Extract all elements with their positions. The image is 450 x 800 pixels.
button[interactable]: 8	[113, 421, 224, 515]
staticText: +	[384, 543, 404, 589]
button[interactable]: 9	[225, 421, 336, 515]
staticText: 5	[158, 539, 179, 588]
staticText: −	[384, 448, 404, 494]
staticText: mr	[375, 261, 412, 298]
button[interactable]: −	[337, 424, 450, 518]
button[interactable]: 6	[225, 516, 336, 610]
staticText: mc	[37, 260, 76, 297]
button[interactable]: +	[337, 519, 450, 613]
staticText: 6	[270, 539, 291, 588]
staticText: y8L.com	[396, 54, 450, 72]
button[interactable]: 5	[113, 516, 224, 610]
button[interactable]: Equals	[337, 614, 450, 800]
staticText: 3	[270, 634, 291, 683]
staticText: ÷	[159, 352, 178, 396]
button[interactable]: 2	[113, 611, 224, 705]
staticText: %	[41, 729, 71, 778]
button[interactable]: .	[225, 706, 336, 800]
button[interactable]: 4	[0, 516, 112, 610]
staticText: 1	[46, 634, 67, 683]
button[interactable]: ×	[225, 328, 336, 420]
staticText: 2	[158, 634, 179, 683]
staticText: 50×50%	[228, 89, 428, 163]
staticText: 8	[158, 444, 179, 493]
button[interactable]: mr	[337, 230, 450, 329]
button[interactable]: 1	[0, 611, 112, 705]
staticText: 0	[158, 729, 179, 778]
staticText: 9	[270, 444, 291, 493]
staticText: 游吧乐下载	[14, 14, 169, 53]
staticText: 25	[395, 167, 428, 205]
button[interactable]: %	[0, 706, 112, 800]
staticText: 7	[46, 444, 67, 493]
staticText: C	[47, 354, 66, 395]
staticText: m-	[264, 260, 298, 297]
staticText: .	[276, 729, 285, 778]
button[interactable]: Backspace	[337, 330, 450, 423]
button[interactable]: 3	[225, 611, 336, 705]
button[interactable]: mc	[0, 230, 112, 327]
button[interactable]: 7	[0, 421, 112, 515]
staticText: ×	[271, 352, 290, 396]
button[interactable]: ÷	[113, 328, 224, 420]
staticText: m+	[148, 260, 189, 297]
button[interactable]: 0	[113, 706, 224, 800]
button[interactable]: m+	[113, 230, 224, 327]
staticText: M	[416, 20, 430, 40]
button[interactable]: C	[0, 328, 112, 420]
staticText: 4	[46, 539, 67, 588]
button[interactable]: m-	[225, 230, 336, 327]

...

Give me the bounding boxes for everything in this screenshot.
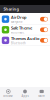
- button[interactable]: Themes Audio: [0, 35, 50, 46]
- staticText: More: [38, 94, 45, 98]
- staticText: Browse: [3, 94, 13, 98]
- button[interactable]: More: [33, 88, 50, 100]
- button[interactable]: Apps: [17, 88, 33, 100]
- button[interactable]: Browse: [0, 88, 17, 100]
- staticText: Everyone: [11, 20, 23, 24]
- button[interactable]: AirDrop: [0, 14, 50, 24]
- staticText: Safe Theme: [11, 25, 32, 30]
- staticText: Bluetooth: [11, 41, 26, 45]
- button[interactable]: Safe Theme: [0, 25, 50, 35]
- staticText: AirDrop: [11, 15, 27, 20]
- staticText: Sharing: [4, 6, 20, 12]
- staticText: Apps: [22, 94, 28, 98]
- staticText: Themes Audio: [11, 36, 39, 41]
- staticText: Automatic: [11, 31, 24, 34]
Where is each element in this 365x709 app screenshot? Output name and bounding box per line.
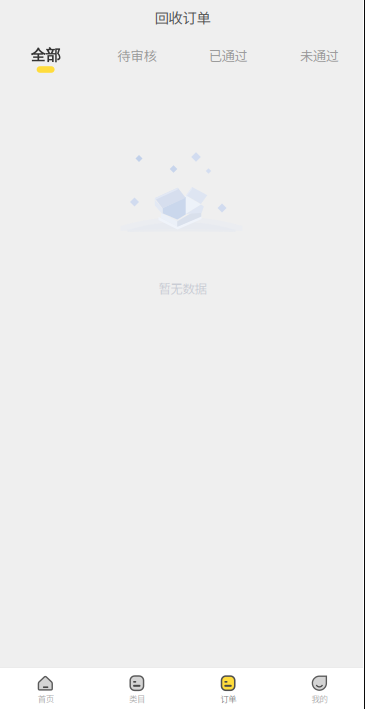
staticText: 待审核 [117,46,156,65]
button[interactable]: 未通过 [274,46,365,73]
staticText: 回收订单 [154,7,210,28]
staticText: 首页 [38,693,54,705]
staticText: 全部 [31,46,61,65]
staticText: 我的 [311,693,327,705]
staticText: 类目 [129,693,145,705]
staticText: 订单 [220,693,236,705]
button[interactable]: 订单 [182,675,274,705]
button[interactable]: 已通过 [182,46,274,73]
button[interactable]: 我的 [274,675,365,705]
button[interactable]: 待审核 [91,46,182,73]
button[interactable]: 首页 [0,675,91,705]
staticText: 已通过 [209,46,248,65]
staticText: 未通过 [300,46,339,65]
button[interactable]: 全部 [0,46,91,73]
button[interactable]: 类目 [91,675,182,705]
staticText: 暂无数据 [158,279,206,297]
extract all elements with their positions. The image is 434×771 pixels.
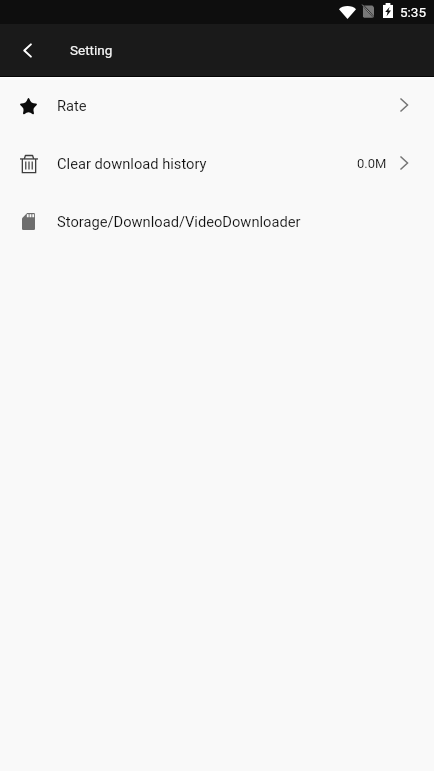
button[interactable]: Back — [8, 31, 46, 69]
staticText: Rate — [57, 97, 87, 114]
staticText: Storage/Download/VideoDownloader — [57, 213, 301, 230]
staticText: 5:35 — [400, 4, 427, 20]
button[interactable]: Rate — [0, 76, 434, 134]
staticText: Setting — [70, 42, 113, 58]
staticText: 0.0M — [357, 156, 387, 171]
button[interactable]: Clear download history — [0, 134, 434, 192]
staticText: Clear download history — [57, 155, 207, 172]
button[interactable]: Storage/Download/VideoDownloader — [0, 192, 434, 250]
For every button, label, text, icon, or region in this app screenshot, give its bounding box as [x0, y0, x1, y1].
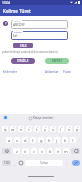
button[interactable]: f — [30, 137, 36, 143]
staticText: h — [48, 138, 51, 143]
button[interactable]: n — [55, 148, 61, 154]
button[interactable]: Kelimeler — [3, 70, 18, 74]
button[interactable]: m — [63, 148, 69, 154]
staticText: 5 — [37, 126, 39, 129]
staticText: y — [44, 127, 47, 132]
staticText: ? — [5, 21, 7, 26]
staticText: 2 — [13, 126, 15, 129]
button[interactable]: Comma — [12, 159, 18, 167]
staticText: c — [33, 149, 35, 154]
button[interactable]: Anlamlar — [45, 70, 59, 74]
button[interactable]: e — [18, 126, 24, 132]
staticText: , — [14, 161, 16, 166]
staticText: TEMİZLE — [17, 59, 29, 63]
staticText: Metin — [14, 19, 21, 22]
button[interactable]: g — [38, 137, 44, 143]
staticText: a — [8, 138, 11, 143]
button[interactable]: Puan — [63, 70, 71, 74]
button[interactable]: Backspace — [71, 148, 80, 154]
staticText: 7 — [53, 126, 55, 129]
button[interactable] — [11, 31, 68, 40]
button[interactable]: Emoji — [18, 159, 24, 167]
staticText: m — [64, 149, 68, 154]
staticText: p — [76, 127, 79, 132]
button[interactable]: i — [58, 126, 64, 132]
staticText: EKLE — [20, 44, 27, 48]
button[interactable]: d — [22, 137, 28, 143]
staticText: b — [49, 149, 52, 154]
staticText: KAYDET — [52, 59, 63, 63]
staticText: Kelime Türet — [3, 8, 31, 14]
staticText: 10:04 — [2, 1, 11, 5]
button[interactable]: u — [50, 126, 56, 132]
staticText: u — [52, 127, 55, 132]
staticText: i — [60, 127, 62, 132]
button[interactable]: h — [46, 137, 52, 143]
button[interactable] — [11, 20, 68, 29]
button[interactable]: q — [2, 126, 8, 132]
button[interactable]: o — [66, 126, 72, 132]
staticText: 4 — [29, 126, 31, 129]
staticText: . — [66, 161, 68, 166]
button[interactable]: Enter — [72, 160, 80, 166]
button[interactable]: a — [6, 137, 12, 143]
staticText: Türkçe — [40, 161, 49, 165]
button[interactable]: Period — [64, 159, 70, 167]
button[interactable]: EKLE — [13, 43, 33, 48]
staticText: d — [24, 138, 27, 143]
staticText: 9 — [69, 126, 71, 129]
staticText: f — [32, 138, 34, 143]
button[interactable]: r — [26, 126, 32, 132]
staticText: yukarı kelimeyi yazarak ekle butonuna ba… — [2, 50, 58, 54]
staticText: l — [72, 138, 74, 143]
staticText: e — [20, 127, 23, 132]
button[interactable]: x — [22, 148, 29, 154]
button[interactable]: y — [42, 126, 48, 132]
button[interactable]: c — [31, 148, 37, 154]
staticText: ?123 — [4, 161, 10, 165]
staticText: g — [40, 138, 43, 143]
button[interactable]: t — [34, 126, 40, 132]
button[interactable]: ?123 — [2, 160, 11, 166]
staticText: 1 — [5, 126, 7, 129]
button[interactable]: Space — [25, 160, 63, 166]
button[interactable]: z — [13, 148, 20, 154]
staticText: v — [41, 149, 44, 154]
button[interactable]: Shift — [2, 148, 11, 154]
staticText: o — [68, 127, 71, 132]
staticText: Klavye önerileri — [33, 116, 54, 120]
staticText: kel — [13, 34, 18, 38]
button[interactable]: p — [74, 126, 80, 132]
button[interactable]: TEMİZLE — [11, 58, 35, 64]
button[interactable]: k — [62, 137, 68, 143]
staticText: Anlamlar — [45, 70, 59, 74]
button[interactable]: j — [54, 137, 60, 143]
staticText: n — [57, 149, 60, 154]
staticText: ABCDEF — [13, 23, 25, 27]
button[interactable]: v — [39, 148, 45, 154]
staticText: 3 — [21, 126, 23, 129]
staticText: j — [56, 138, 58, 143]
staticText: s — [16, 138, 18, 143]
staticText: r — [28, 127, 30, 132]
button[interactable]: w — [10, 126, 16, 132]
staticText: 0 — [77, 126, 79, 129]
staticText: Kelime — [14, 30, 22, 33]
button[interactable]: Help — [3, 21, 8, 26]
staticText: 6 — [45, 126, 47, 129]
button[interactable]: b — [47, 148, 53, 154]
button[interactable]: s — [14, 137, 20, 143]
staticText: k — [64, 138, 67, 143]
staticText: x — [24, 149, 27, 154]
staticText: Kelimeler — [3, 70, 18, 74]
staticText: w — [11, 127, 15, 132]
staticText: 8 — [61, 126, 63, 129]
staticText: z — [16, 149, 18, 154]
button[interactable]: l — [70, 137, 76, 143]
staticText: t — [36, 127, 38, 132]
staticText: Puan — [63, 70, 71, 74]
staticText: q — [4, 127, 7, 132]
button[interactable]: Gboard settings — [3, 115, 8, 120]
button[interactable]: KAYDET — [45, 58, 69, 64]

Problem to work on: Return a copy of each line in the records above that has "positions" in it.

Output:
Extract all elements with their positions. The image is 450 x 800 pixels.
extract all elements with their positions. The image is 434×771 pixels.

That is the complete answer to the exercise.